## Data for this exercise

────────────────────────────────────────

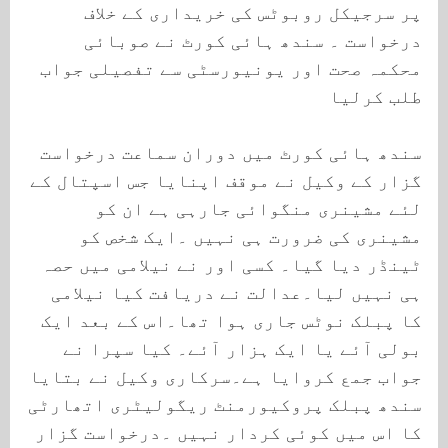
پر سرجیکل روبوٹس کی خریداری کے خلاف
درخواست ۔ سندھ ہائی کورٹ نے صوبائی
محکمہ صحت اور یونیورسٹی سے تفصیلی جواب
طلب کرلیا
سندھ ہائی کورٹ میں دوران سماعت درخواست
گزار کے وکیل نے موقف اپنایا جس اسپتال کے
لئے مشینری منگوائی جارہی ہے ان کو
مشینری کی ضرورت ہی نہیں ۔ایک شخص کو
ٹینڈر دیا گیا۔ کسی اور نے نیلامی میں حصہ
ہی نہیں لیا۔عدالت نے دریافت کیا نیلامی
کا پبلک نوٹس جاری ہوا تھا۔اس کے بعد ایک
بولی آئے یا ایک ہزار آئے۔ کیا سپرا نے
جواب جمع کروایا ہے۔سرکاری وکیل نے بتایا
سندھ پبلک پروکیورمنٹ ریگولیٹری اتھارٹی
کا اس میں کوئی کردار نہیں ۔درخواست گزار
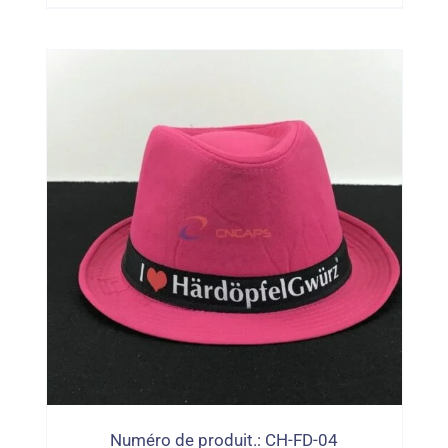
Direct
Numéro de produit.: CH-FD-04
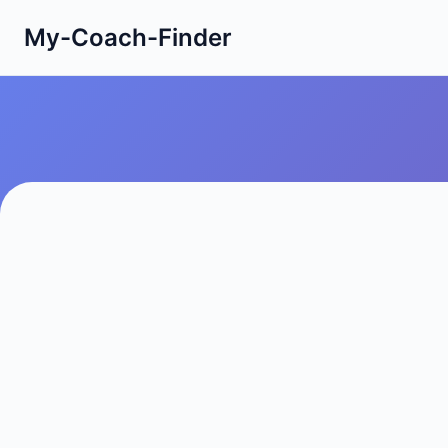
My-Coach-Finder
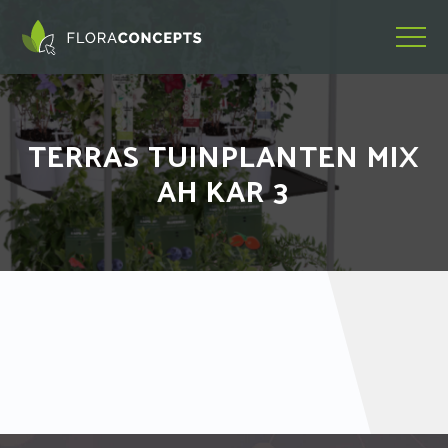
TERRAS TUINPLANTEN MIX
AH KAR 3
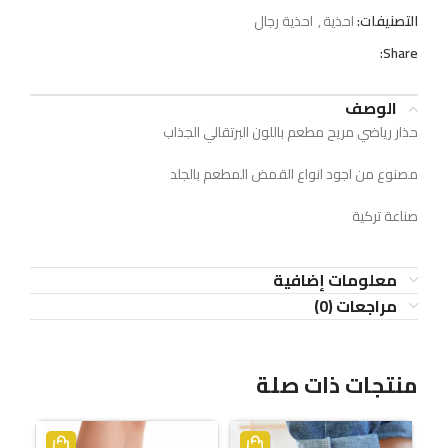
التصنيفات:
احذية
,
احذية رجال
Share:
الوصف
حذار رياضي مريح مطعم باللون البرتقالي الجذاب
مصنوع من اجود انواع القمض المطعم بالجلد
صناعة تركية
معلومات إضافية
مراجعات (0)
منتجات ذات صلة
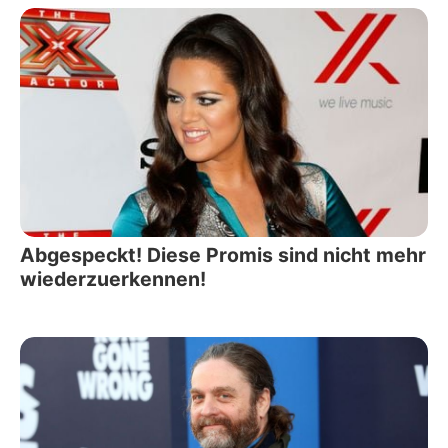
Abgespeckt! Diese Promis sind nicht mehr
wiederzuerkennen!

────────────────────────────────────────

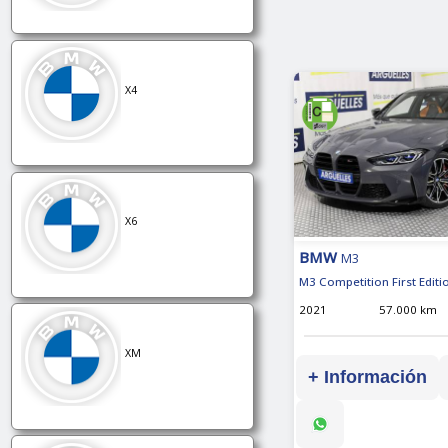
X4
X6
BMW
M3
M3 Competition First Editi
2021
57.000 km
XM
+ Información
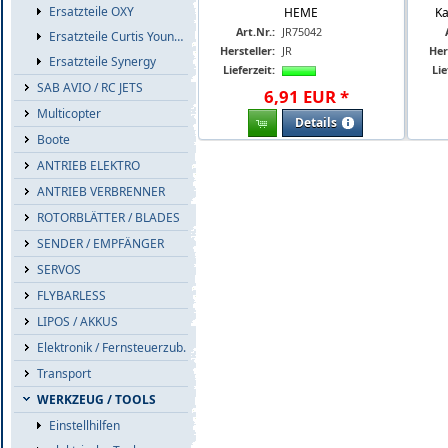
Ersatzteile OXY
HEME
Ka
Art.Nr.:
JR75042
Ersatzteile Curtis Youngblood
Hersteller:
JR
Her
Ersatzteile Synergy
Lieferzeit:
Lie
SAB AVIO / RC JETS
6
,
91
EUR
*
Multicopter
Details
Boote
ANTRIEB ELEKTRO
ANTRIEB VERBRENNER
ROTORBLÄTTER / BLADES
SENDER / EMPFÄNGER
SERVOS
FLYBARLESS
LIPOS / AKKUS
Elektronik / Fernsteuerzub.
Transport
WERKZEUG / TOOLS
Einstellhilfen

────────────────────────────────────────

Using the data above, reproduce exactly the lines between those holding "ANTRIEB ELEKTRO" and "Einstellhilfen", inclusive, and no others.

ANTRIEB ELEKTRO
ANTRIEB VERBRENNER
ROTORBLÄTTER / BLADES
SENDER / EMPFÄNGER
SERVOS
FLYBARLESS
LIPOS / AKKUS
Elektronik / Fernsteuerzub.
Transport
WERKZEUG / TOOLS
Einstellhilfen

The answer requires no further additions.